Compound Could Be Useful As an HIV Microbicide

Glycerol monolaurate linked to protection from vaginal simian immunodeficiency virus infection in monkeys

FRIDAY, Mar. 6 (HealthDay News) -- The use of glycerol monolaurate to protect monkeys from infection following intravaginal exposure to simian immunodeficiency virus (SIV) points to the potential efficacy of this product against HIV in humans, according to research published online Mar. 4 in the journal Nature.

In their study, Qingsheng Li, Ph.D., of the University of Minnesota in Minneapolis, and colleagues report the results of their work in rhesus macaque monkeys, in which SIV infection expands from a small number of cells at the entry of transmission into systemic infection. They found that the innate immune and inflammatory response offers target cells for local expansion and widespread dissemination.
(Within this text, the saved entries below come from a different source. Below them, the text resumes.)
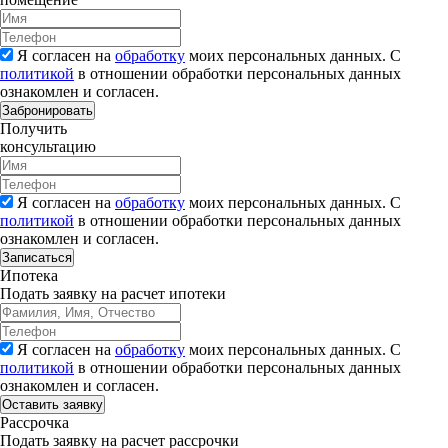
Я согласен на
обработку
моих персональных данных. С
политикой
в отношении обработки персональных данных
ознакомлен и согласен.
Забронировать
Получить
консультацию
Я согласен на
обработку
моих персональных данных. С
политикой
в отношении обработки персональных данных
ознакомлен и согласен.
Записаться
Ипотека
Подать заявку на расчет ипотеки
Я согласен на
обработку
моих персональных данных. С
политикой
в отношении обработки персональных данных
ознакомлен и согласен.
Рассрочка
Подать заявку на расчет рассрочки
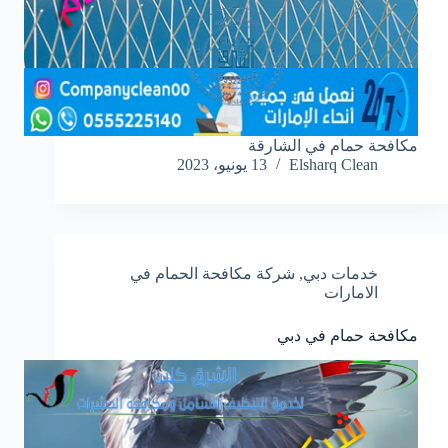
مكافحة حمام في الشارقة
Elsharq Clean
13 يونيو، 2023
خدمات دبي
,
شركة مكافحة الحمام في
الامارات
مكافحة حمام في دبي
The researchers challenged five monkeys intravaginally with SIV; the monkeys were also treated with glycerol monolaurate (GML) in K-Y gel. GML-treated animals were protected from acute systemic infection after exposure to SIV, whereas control monkeys treated only with K-Y gel became infected.
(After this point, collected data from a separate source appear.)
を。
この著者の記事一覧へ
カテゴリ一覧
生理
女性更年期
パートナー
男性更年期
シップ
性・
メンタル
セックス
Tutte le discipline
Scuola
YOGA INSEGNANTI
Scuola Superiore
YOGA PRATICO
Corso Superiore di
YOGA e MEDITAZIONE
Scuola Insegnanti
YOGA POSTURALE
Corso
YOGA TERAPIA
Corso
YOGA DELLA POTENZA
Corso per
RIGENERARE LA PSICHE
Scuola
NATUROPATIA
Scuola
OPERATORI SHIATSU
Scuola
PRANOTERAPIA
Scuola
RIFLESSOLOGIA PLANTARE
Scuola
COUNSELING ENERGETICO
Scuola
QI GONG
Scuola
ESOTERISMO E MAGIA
"Even conservative estimates of efficacy greater than or equal to 60 percent extrapolate, according to mathematical models, to 2.5 million averted HIV infections over a three-year period, thus providing rationale and motivation for human trials of GML alone as a microbicide, and/or combined with other agents that specifically inhibit HIV-1 replication," the authors conclude. "More generally, other microbes may exploit mucosal signaling and the innate inflammatory response to establish infection, so that GML may be the first example of a class of compounds that provide protection by interfering with these responses."